DATA SUPPLIED:

-------

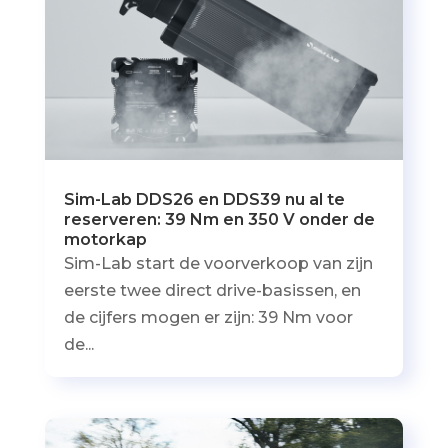
Sim-Lab DDS26 en DDS39 nu al te
reserveren: 39 Nm en 350 V onder de
motorkap
Sim-Lab start de voorverkoop van zijn
eerste twee direct drive-basissen, en
de cijfers mogen er zijn: 39 Nm voor
de...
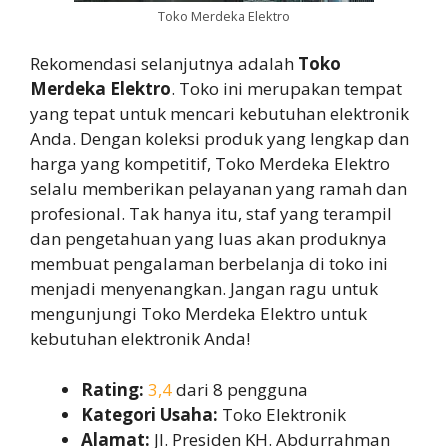
Toko Merdeka Elektro
Rekomendasi selanjutnya adalah
Toko
Merdeka Elektro
. Toko ini merupakan tempat
yang tepat untuk mencari kebutuhan elektronik
Anda. Dengan koleksi produk yang lengkap dan
harga yang kompetitif, Toko Merdeka Elektro
selalu memberikan pelayanan yang ramah dan
profesional. Tak hanya itu, staf yang terampil
dan pengetahuan yang luas akan produknya
membuat pengalaman berbelanja di toko ini
menjadi menyenangkan. Jangan ragu untuk
mengunjungi Toko Merdeka Elektro untuk
kebutuhan elektronik Anda!
Rating:
3,4
dari 8 pengguna
Kategori Usaha:
Toko Elektronik
Alamat:
Jl. Presiden KH. Abdurrahman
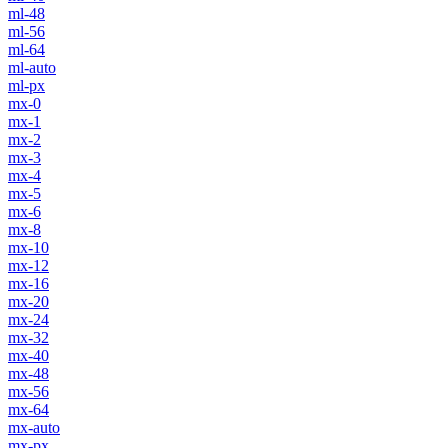
ml-48
ml-56
ml-64
ml-auto
ml-px
mx-0
mx-1
mx-2
mx-3
mx-4
mx-5
mx-6
mx-8
mx-10
mx-12
mx-16
mx-20
mx-24
mx-32
mx-40
mx-48
mx-56
mx-64
mx-auto
mx-px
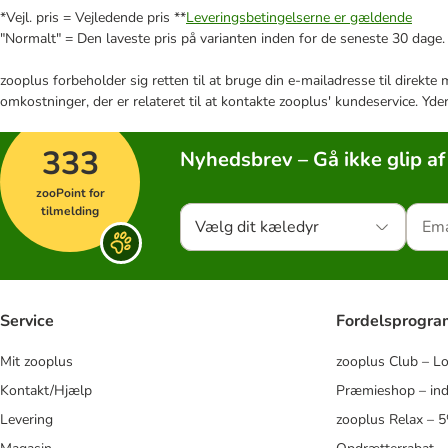
*Vejl. pris = Vejledende pris **
Leveringsbetingelserne er gældende
"Normalt" = Den laveste pris på varianten inden for de seneste 30 dage.
zooplus forbeholder sig retten til at bruge din e-mailadresse til direkt
omkostninger, der er relateret til at kontakte zooplus' kundeservice. Yde
333
Nyhedsbrev – Gå ikke glip af
zooPoint for
tilmelding
Vælg dit kæledyr
Service
Fordelsprogr
Mit zooplus
zooplus Club – L
Kontakt/Hjælp
Præmieshop – ind
Levering
zooplus Relax – 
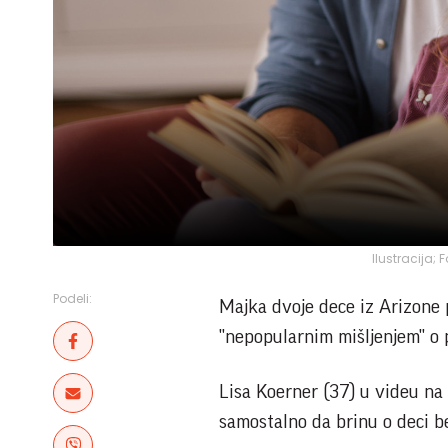
Ilustracija;
Podeli:
Majka dvoje dece iz Arizone
"nepopularnim mišljenjem" o p
Lisa Koerner (37) u videu na
samostalno da brinu o deci be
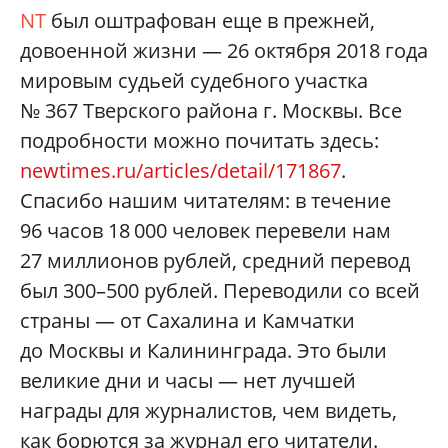
NT
был оштрафован еще в прежней,
довоенной жизни — 26 октября 2018 года
мировым судьей судебного участка
№ 367 Тверского района г. Москвы. Все
подробности можно почитать здесь:
newtimes.ru/articles/detail/171867
.
Спасибо нашим читателям: в течение
96 часов 18 000 человек перевели нам
27 миллионов рублей, средний перевод
был 300–500 рублей. Переводили со всей
страны — от Сахалина и Камчатки
до Москвы и Калининграда. Это были
великие дни и часы — нет лучшей
награды для журналистов, чем видеть,
как борются за журнал его читатели.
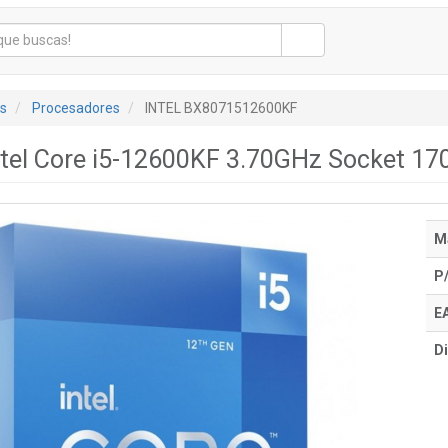
s
Procesadores
INTEL BX8071512600KF
ntel Core i5-12600KF 3.70GHz Socket 17
M
P
E
Di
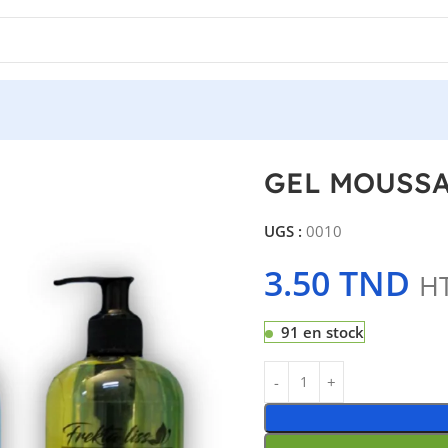
ML
GEL MOUSSA
UGS :
0010
3.50
TND
H
91 en stock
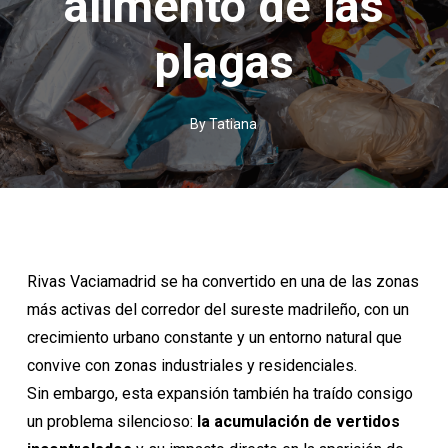
alimento de las
plagas
By
Tatiana
Rivas Vaciamadrid
se ha convertido en una de las zonas
más activas del corredor del sureste madrileño, con un
crecimiento urbano constante y un entorno natural que
convive con zonas industriales y residenciales.
Sin embargo, esta expansión también ha traído consigo
un problema silencioso:
la acumulación de vertidos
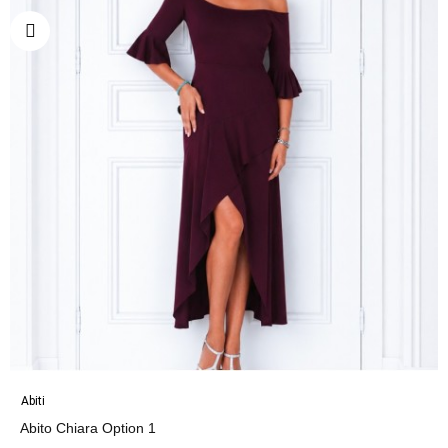
Abiti
Abito Chiara Option 1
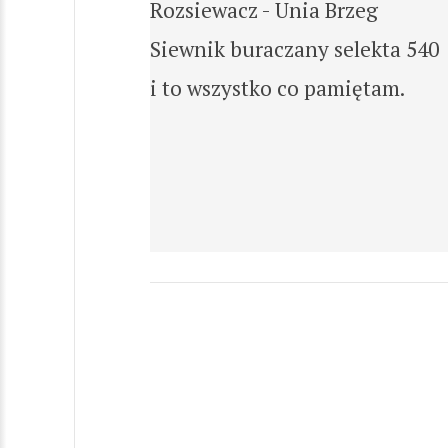
Rozsiewacz - Unia Brzeg
Siewnik buraczany selekta 540
i to wszystko co pamiętam.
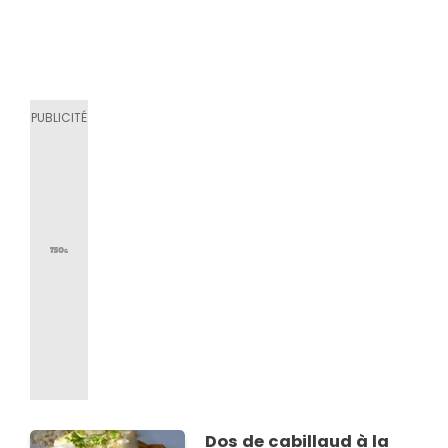
Dos de cabillaud à la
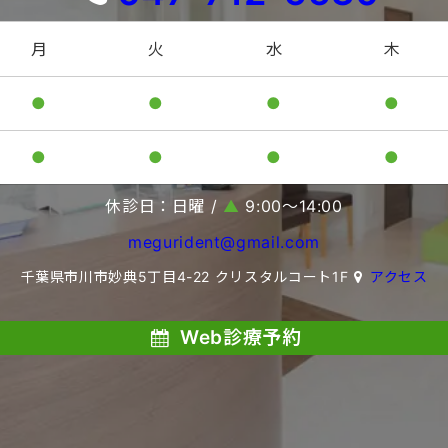
月
火
水
木
●
●
●
●
●
●
●
●
休診日：日曜 /
▲
9:00〜14:00
megurident@gmail.com
千葉県市川市妙典5丁目4-22 クリスタルコート1F
アクセス
Web診療予約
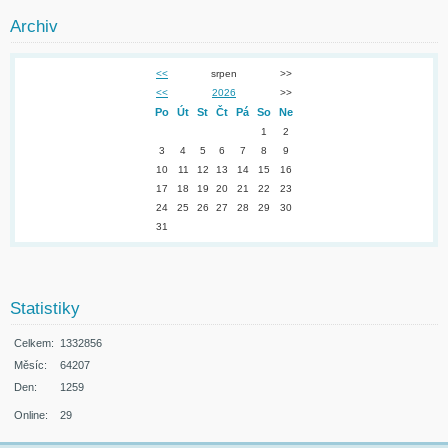
Archiv
<<
srpen
>>
<<
2026
>>
Po
Út
St
Čt
Pá
So
Ne
1
2
3
4
5
6
7
8
9
10
11
12
13
14
15
16
17
18
19
20
21
22
23
24
25
26
27
28
29
30
31
Statistiky
Celkem:
1332856
Měsíc:
64207
Den:
1259
Online:
29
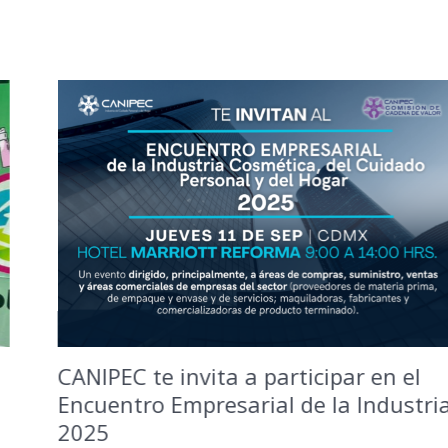
CANIPEC te invita a participar en el
Encuentro Empresarial de la Industria
2025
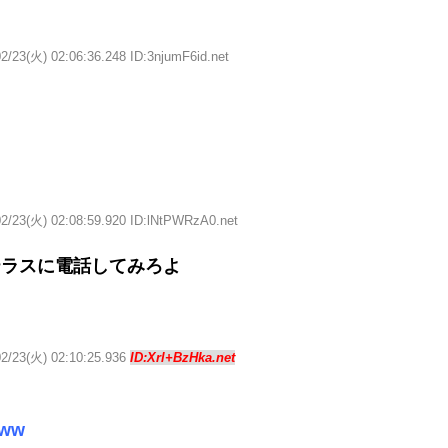
2/23(火) 02:06:36.248 ID:3njumF6id.net
02/23(火) 02:08:59.920 ID:lNtPWRzA0.net
テラスに電話してみろよ
02/23(火) 02:10:25.936
ID:Xrl+BzHka.net
ww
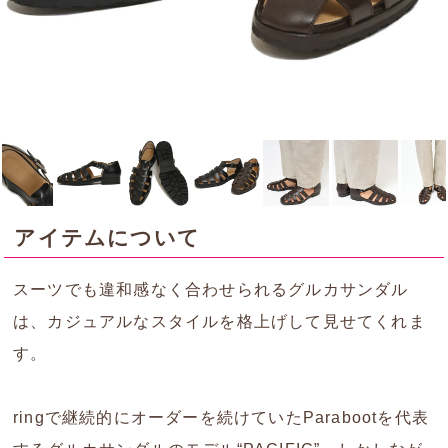
アイテムについて
スーツでも違和感なく合わせられるグルカサンダル
は、カジュアルなスタイルを格上げして見せてくれま
す。
ringで継続的にオーダーを続けていたParabootを代表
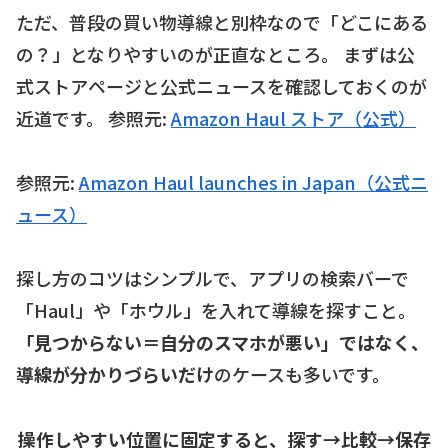
ただ、普段の買い物導線と別枠なので「どこにある
の？」となりやすいのが正直なところ。 まずは公
式ストアページと公式ニュースを確認しておくのが
近道です。 参照元:
Amazon Haul ストア（公式）
参照元:
Amazon Haul launches in Japan（公式ニ
ュース）
探し方のコツはシンプルで、アプリの検索バーで
「Haul」や「ホウル」を入れて導線を探すこと。
「見つからない＝自分のスマホが悪い」ではなく、
導線が分かりづらいだけ
のケースも多いです。
操作しやすい位置に固定すると、探す→比較→保存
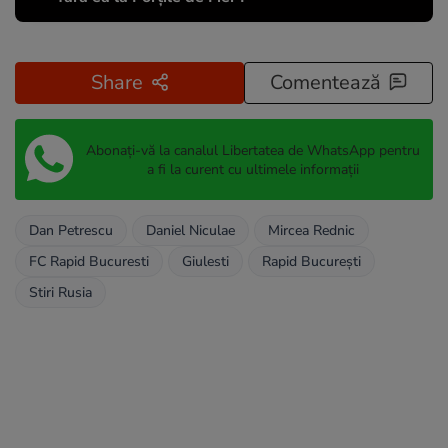
Share
Comentează
Abonați-vă la canalul Libertatea de WhatsApp pentru
a fi la curent cu ultimele informații
Dan Petrescu
Daniel Niculae
Mircea Rednic
FC Rapid Bucuresti
Giulesti
Rapid București
Stiri Rusia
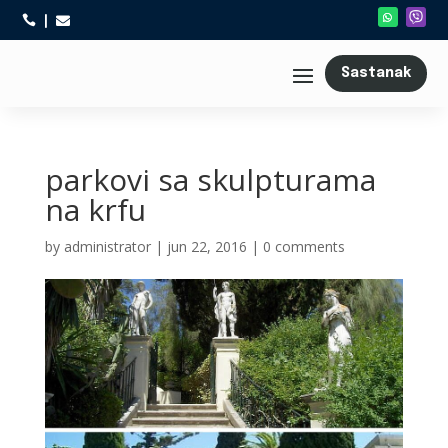



Sastanak
parkovi sa skulpturama
na krfu
by
administrator
|
jun 22, 2016
|
0 comments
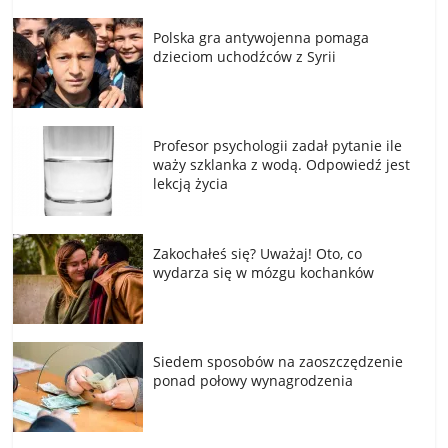
Polska gra antywojenna pomaga
dzieciom uchodźców z Syrii
Profesor psychologii zadał pytanie ile
waży szklanka z wodą. Odpowiedź jest
lekcją życia
Zakochałeś się? Uważaj! Oto, co
wydarza się w mózgu kochanków
Siedem sposobów na zaoszczędzenie
ponad połowy wynagrodzenia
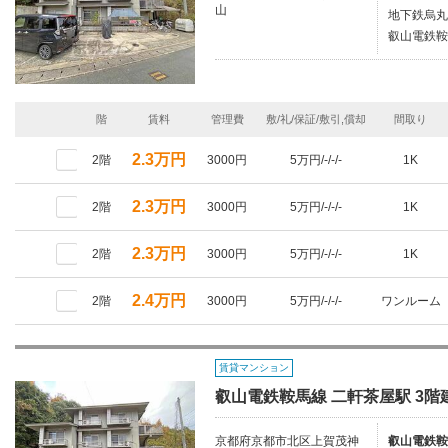
山
地下鉄烏丸
叡山電鉄鞍
階
賃料
管理費
敷/礼/保証/敷引,償却
間取り
2.3万円
2階
3000円
5万円/-/-/-
1K
2.3万円
2階
3000円
5万円/-/-/-
1K
2.3万円
2階
3000円
5万円/-/-/-
1K
2.4万円
2階
3000円
5万円/-/-/-
ワンルーム
賃貸マンション
叡山電鉄鞍馬線 二軒茶屋駅 3階建
京都府京都市北区上賀茂神
叡山電鉄鞍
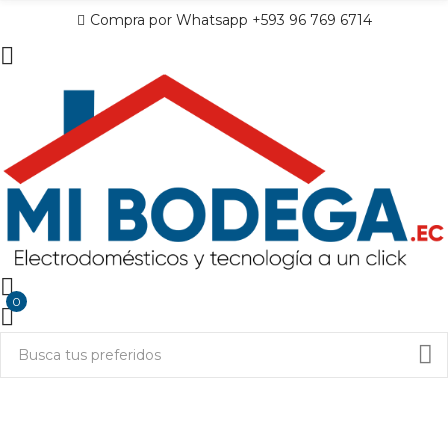
Compra por Whatsapp +593 96 769 6714
0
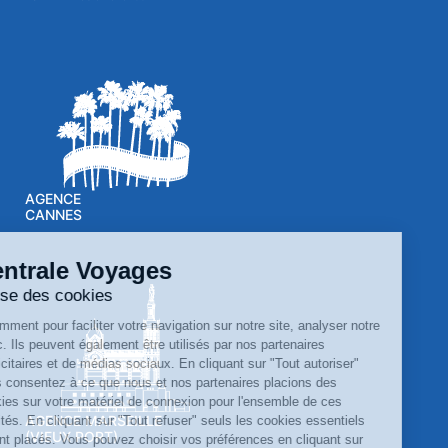
AGENCE
CANNES
AGENCE MARSEILLE
(VIEUX PORT)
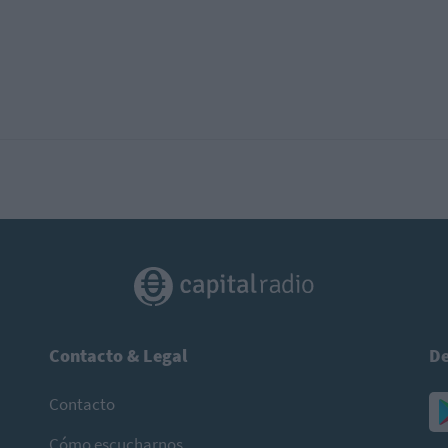
Contacto & Legal
De
Contacto
Cómo escucharnos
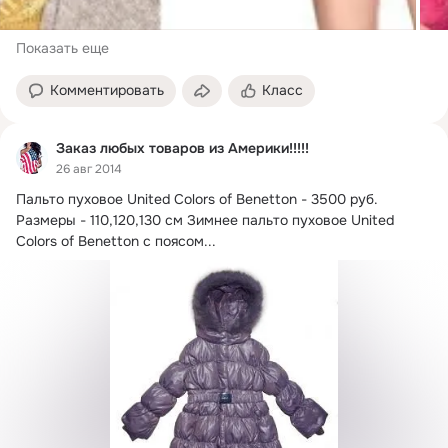
Показать еще
Комментировать
Класс
Заказ любых товаров из Америки!!!!!
26 авг 2014
Пальто пуховое United Colors of Benetton - 3500 руб.
Размеры - 110,120,130 см Зимнее пальто пуховое United 
Colors of Benetton с поясом...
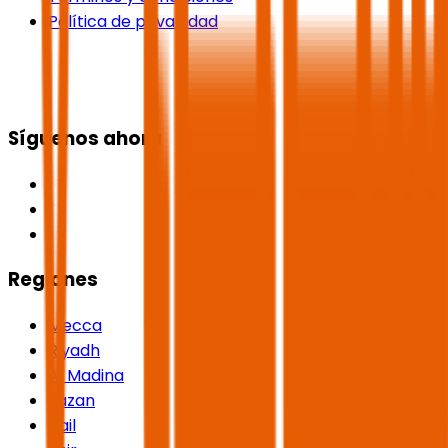
Política de privacidad
Síguenos ahora
Regiones
Mecca
Riyadh
Al Madina
Jazan
Hail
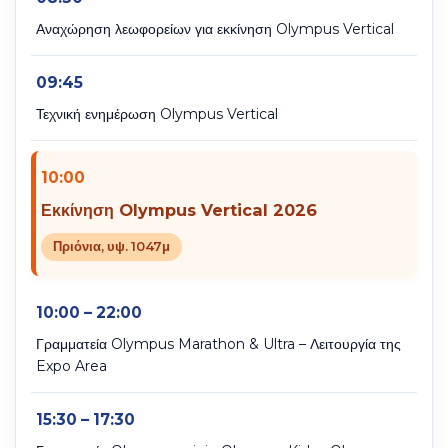
Αναχώρηση λεωφορείων για εκκίνηση Olympus Vertical
09:45
Τεχνική ενημέρωση Olympus Vertical
10:00
Εκκίνηση Olympus Vertical 2026
Πριόνια, υψ. 1047μ
10:00 – 22:00
Γραμματεία Olympus Marathon & Ultra – Λειτουργία της
Expo Area
15:30 – 17:30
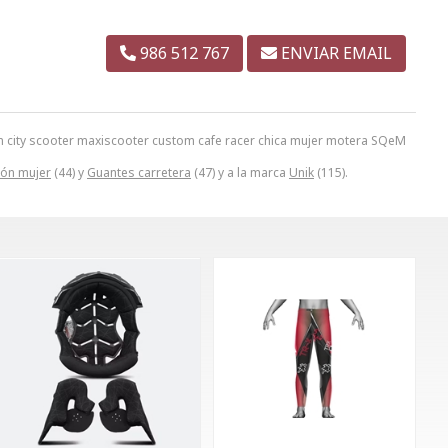
986 512 767
ENVIAR EMAIL
an city scooter maxiscooter custom cafe racer chica mujer motera SQeM
ión mujer
(44) y
Guantes carretera
(47) y a la marca
Unik
(115).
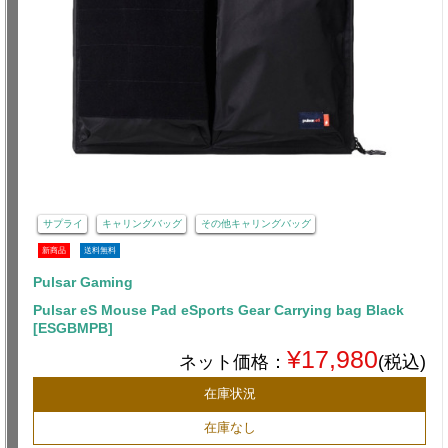
サプライ
キャリングバッグ
その他キャリングバッグ
新商品
送料無料
Pulsar Gaming
Pulsar eS Mouse Pad eSports Gear Carrying bag Black
[ESGBMPB]
¥17,980
ネット価格：
(税込)
在庫状況
在庫なし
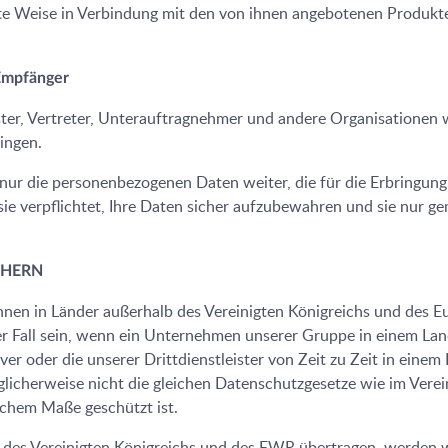
 Weise in Verbindung mit den von ihnen angebotenen Produkte
 Empfänger
ster, Vertreter, Unterauftragnehmer und andere Organisationen
ringen.
ur die personenbezogenen Daten weiter, die für die Erbringung d
 sie verpflichtet, Ihre Daten sicher aufzubewahren und sie nur 
CHERN
können in Länder außerhalb des Vereinigten Königreichs und des
er Fall sein, wenn ein Unternehmen unserer Gruppe in einem Lan
er oder die unserer Drittdienstleister von Zeit zu Zeit in eine
licherweise nicht die gleichen Datenschutzgesetze wie im Verei
ichem Maße geschützt ist.
 des Vereinigten Königreichs und des EWR übertragen, werden w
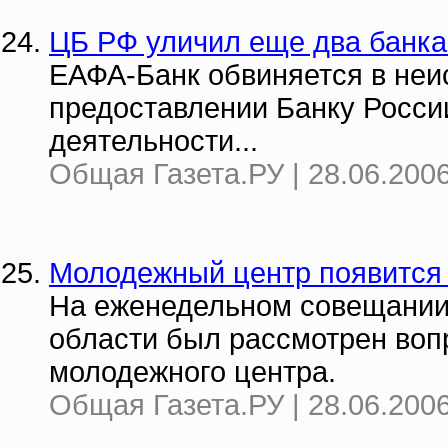
ЦБ РФ уличил еще два банка
ЕАФА-Банк обвиняется в неи
предоставлении Банку Росси
деятельности...
Общая Газета.РУ | 28.06.2006
Молодежный центр появится
На еженедельном совещании
области был рассмотрен воп
молодежного центра.
Общая Газета.РУ | 28.06.2006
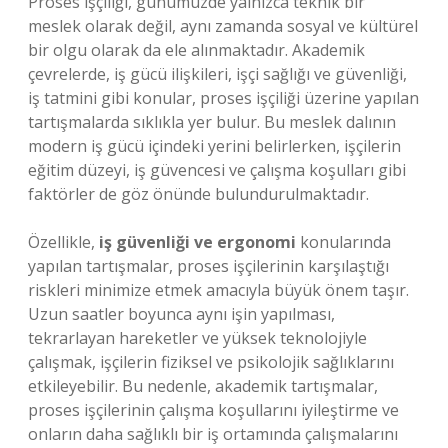
Proses işçiliği, günümüzde yalnızca teknik bir
meslek olarak değil, aynı zamanda sosyal ve kültürel
bir olgu olarak da ele alınmaktadır. Akademik
çevrelerde, iş gücü ilişkileri, işçi sağlığı ve güvenliği,
iş tatmini gibi konular, proses işçiliği üzerine yapılan
tartışmalarda sıklıkla yer bulur. Bu meslek dalının
modern iş gücü içindeki yerini belirlerken, işçilerin
eğitim düzeyi, iş güvencesi ve çalışma koşulları gibi
faktörler de göz önünde bulundurulmaktadır.
Özellikle,
iş güvenliği ve ergonomi
konularında
yapılan tartışmalar, proses işçilerinin karşılaştığı
riskleri minimize etmek amacıyla büyük önem taşır.
Uzun saatler boyunca aynı işin yapılması,
tekrarlayan hareketler ve yüksek teknolojiyle
çalışmak, işçilerin fiziksel ve psikolojik sağlıklarını
etkileyebilir. Bu nedenle, akademik tartışmalar,
proses işçilerinin çalışma koşullarını iyileştirme ve
onların daha sağlıklı bir iş ortamında çalışmalarını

-------

EXERCISE: Give the number of lines in the entries that include the string "meslek", and nothing else.

RESPONSE BELOW: 2